Tuesday, December 7, 2010

I Fail At Math...

The other day at work I had to spend a few hours in Photoshop fixing a stupid mistake I made.  I had managed to size at least five dozen images incorrectly because I am completely and utterly abysmal at math.  I use a calculator for everything, and in the absence of a calculator I count on my fingers.  My kids have learned to avoid me like the plague when it comes to math homework, lest we both wind up in a fit of tears wailing “Oh god I don’t understand this!!”  My only consolation is I can have a beer after these episodes and remember that I’m good at lots of other things and that my husband does our taxes so I don’t have to worry so much about the math.  My kids have no such consolation so they just go straight to their father and save us all the frustration and heartache.
Definitely how I remember it.

I didn’t used to be like this.  I was actually in the math club in middle school.  I went to math competitions.  I was at peace with math.  The first year of high school passed in similar bliss.  Then came Algebra II. I was optimistic.  My teacher was a petite blonde woman that looked a lot like Mrs. Brady.  She seemed so non-threatening.  I knew I was going to do great in her class.  
I have never been more wrong about anything in my life.  
On the first day of class she told us she wasn’t a teacher - she was a facilitator.  Basically, this meant that she would write our assignment down on the board, sit down at her desk, slip her shoes off, and read a book for the rest of the period.  After the first two weeks of class I was thoroughly lost, so I tried asking a question.
“It’s in the book” - that was always the answer to the questions I asked.  “It’s in the book.”  The book was a nightmare.  I’m really not exaggerating this part.  My nuclear physicist uncle, who was a veritable wizard at math, looked at it and declared that at least 80% of the examples were wrong.  Yet I trudged along until I became convinced that the book wasn’t satisfactory.  I needed an explanation.  So I politely asked for one.  I was rebuffed.  I pointed out that the book was wrong.  I was greeted with shock and indignation that the Holy Textbook of Algebra Things could possibly be wrong.  I persisted.
Sort of how I remember it.  Minus the gun.

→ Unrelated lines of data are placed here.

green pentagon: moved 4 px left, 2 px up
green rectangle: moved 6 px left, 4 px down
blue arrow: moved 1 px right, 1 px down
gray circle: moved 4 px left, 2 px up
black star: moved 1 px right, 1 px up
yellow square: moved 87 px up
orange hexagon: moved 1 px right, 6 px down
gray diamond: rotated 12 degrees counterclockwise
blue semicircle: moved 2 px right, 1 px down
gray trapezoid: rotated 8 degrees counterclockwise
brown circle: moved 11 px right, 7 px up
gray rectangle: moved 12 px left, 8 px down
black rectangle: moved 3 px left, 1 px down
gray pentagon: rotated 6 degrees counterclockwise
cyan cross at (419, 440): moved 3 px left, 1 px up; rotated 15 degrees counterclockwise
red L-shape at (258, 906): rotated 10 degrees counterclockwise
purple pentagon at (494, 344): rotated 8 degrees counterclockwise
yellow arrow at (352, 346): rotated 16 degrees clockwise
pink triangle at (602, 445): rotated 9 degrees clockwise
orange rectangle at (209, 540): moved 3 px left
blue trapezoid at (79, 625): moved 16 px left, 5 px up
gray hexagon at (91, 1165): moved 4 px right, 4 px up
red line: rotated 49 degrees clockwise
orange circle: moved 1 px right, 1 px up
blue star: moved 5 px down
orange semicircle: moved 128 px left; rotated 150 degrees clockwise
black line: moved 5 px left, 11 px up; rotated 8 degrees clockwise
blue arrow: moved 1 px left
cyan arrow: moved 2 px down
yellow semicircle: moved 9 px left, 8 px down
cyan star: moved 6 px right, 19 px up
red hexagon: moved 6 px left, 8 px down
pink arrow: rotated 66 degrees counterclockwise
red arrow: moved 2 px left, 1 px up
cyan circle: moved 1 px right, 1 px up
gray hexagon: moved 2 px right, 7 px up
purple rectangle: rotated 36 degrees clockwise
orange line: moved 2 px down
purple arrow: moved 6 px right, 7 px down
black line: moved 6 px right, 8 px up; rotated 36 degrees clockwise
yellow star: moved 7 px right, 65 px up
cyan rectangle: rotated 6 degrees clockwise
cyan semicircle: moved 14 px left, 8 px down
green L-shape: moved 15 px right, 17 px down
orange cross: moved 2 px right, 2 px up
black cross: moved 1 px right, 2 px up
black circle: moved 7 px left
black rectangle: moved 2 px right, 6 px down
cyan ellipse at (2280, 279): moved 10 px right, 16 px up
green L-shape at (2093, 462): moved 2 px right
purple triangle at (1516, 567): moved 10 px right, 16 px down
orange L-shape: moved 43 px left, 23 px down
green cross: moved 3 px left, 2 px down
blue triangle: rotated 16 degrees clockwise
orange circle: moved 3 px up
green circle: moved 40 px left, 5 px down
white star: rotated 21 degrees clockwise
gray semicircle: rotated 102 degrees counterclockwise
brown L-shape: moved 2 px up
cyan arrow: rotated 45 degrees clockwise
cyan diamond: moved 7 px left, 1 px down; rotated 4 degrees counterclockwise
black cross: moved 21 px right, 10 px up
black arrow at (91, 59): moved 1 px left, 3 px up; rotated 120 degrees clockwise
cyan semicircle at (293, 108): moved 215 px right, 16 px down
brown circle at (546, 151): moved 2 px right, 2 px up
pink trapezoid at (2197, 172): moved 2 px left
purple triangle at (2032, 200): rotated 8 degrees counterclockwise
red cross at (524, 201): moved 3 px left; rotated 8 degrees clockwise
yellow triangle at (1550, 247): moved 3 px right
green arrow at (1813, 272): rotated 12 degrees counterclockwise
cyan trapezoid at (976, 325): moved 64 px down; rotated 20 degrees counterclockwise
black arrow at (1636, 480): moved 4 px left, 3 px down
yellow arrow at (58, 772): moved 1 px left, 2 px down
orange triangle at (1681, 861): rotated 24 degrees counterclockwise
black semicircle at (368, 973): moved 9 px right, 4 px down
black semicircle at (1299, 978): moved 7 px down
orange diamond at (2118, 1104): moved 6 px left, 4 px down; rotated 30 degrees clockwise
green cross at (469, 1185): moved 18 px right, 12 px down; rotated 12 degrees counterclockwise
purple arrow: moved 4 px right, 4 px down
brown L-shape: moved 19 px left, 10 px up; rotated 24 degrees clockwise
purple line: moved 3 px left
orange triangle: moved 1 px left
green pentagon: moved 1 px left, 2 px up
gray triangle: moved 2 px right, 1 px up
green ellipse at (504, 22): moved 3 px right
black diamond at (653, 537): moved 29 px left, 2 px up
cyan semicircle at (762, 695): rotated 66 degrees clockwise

I swear my teacher grew claws and fangs at this point...at least that’s how it stands in my memory.  In one brief moment she  went from being the sweet albeit completely incompetent Mrs. Brady clone, to being the MTFH (Math Teacher from Hell).  She whipped around and yelled, “BECAUSE THAT’S HOW IT’S DONE!”  The entire class went silent.  “MY GOD.  MY RETARDED SON IS SMARTER THAN YOU!”
I was completely stunned.  I didn’t even know what to say.  I felt sorry for myself.  I felt even sorrier for her son.  I decided to plug along through the year and get it over with.  I got my first C on a report card in my life.  I was mortified...I had fallen from my pinnacle of geekiness.  I came to dread going to school and was seriously considering perpetually ditching math class, but my inner goody-two-shoes held me back.  
My only saving grace in Algebra II was our final project which counted for a huge percentage of our grade.  I teamed up with two classmates and we put together a stunning, really freaking amazing stop motion animation film teaching the concept of advanced square roots.  It consumed most of my nights for almost two months.  In what I felt was a bit of poetic irony, we had to put the clay figure representing our teacher on a plastic donkey that we had on hand for some reason.  It was really because we’d made the model too top heavy to stand but I felt like it was in some way my own biting social commentary on my teacher’s perpetual jackassery.  We got an A on the project, which I freely admit was the only reason I managed to pass the course.  But I had done it.  I was done.  I would never have to see the MTFH again.
And that summer I discovered by some horrible, cruel, sick twist of fate my Algebra II teacher had started teaching Trig and Analysis and I would be stuck with her the next year as well.  This is consequently why I know absolutely nothing about Trig and Analysis.  All I remember from that class was realizing at the get-go that there was no point even trying.  I remember playing some spectacular games of spades and spending lots of time wondering when my slacker best friend was going to stagger in.  I think I passed thanks to the help of more astute friends who were bad at keeping their papers covered during tests.
These cataclysmic events are probably why I went to my first real math class in college and immediately asked our TA if he knew where I could find a good tutor.  He said, “But you haven’t even tried it yet.”
I said, “No, trust me.  This is going to require a tutor.  Or maybe two.  Possibly an army.”
This is also part of the reason, apart from being told by my professor that Computer Science wasn’t a good field for women, that I majored in English.  English was a much better fit for me.  The only math I had to do was figuring out how many Red Bulls I needed to buy while I read “Their Eyes Were Watching God” for the seventh time.